Ik ben nog steeds verdrietig om het verlies van zo’n trouwe vriend. Ik kreeg zo veel geestelijke steun van hem. Hij adviseerde mij en stond altijd achter mij. Tijdens onze selamatan op 30 oktober had ik hem gevraagd om de maaltijd te openen met een gebed (zie blog 31 oktober). Hij is namelijk imam geweest en heeft ook de bedevaart naar Mekka gemaakt. Hij was dus haji. In zijn stad Ridderkerk leeft een kleine gemeenschap van Molukse moslims, waarin hij een belangrijke rol had. Het Ramadanjournaal interviewde hem en liet zien hoe hij met zijn familie de vastenmaand vierde: Ramadanjournaal NTR

Haji Umarella had ook geestelijke kunde. Hij liet op evenementen de zogeheten ‘bamboe gila’ zien, de gekke bamboe. Het is een Molukse traditie die ook wordt gedaan door mijn andere vriend, guru Tulalessy. Een aantal mannen houden dan een grote stam van bamboe vast. Hij blies met wierook in de holle bamboe en deze begon dan te bewegen, zo dat de mannen die hem vasthielden hem niet tegen konden houden en van links naar rechts slingerden. Iedereen die het niet geloofde, mocht het proberen.
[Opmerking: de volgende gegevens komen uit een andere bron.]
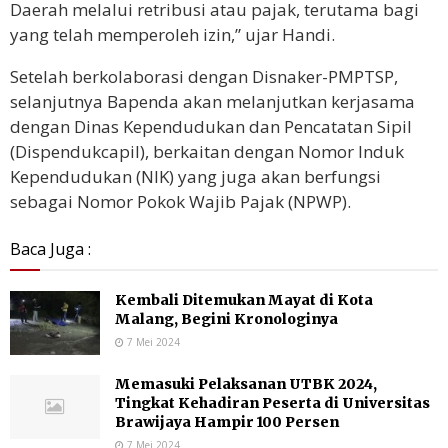
Daerah melalui retribusi atau pajak, terutama bagi
yang telah memperoleh izin,” ujar Handi.
Setelah berkolaborasi dengan Disnaker-PMPTSP,
selanjutnya Bapenda akan melanjutkan kerjasama
dengan Dinas Kependudukan dan Pencatatan Sipil
(Dispendukcapil), berkaitan dengan Nomor Induk
Kependudukan (NIK) yang juga akan berfungsi
sebagai Nomor Pokok Wajib Pajak (NPWP).
Baca Juga :
Kembali Ditemukan Mayat di Kota
Malang, Begini Kronologinya
7 Mei 2024
Memasuki Pelaksanan UTBK 2024,
Tingkat Kehadiran Peserta di Universitas
Brawijaya Hampir 100 Persen
7 Mei 2024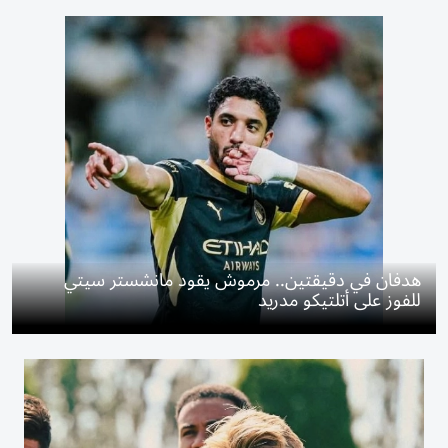
هدفان في دقيقتين.. مرموش يقود مانشستر سيتي
للفوز على أتلتيكو مدريد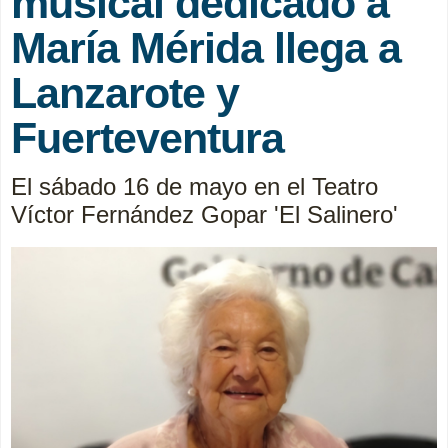
musical dedicado a
María Mérida llega a
Lanzarote y
Fuerteventura
El sábado 16 de mayo en el Teatro
Víctor Fernández Gopar 'El Salinero'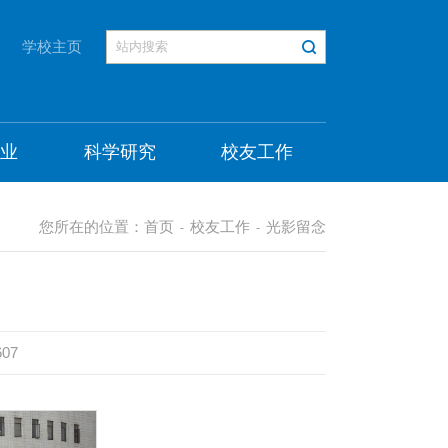
学校主页
就业
科学研究
校友工作
您所在的位置：
首页
校友工作
光影留念
-
-
607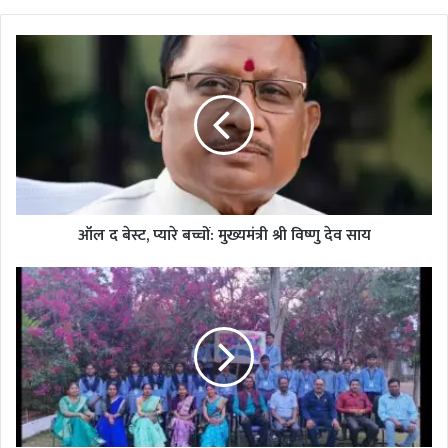
ऑल
द
बेस्ट,
प्यारे
बच्चों:
मुख्यमंत्री
श्री
विष्णु
देव
साय
ऑल द बेस्ट, प्यारे बच्चों: मुख्यमंत्री श्री विष्णु देव साय
बैरख
हाई
स्कूल
में
विदाई
समारोह
संपन्न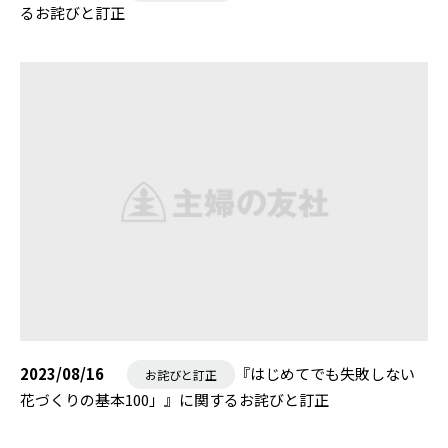
るお詫びと訂正
2023/08/16
『はじめてでも失敗しない
お詫びと訂正
花づくりの基本100」』に関するお詫びと訂正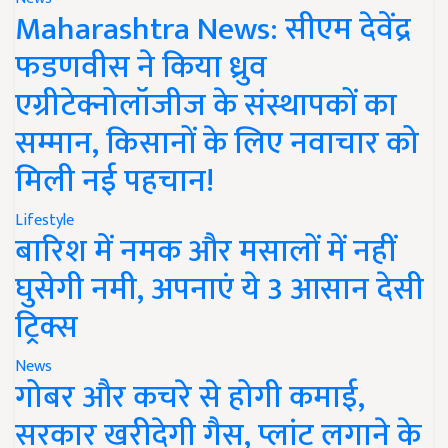
Maharashtra News: सीएम देवेंद्र
फडणवीस ने किया ध्रुव
एग्रीटेक्नोलॉजीज के संस्थापकों का
सम्मान, किसानों के लिए नवाचार को
मिली नई पहचान!
Lifestyle
बारिश में नमक और मसालों में नहीं
घुसेगी नमी, अपनाएं ये 3 आसान देसी
ट्रिक्स
News
गोबर और कचरे से होगी कमाई,
सरकार खरीदेगी गैस, प्लांट लगाने के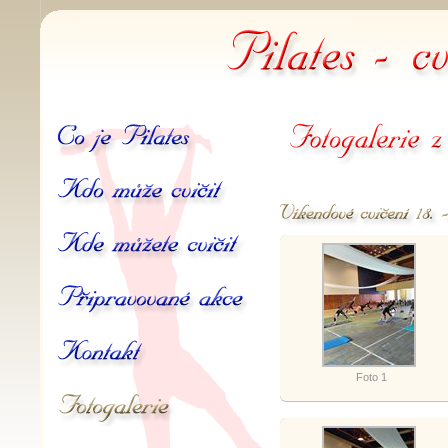
Pilates -
Co je Pilates
Fotogalerie z akcí
Kdo může cvičit
Hotel Belaria 18.4. - 19.4
Kde můžete cvičit
Připravované akce
Kontakt
Foto 1
Galerie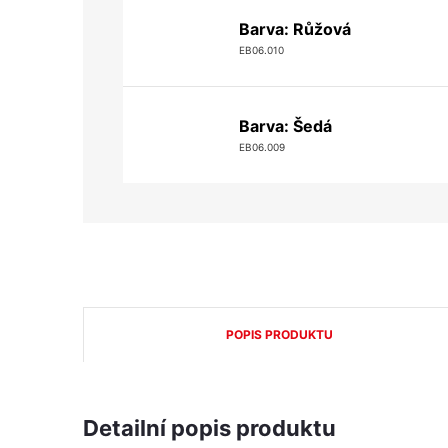
Barva: Růžová
EB06.010
Barva: Šedá
EB06.009
POPIS PRODUKTU
Detailní popis produktu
Wat ik ook geweldig vond, was de cakalele dans die een aantal Molukse jongeren deden, waaronder zijn zoons. De laatste keer heb ik deze dans gezien op het festival van de ambassade van Indonesië in april 2013. Ook mijn leerlingen vonden het fantastisch.

Ik ben dus een van mijn belangrijkste medestanders kwijtgeraakt. Hij is 70 jaar oud geworden.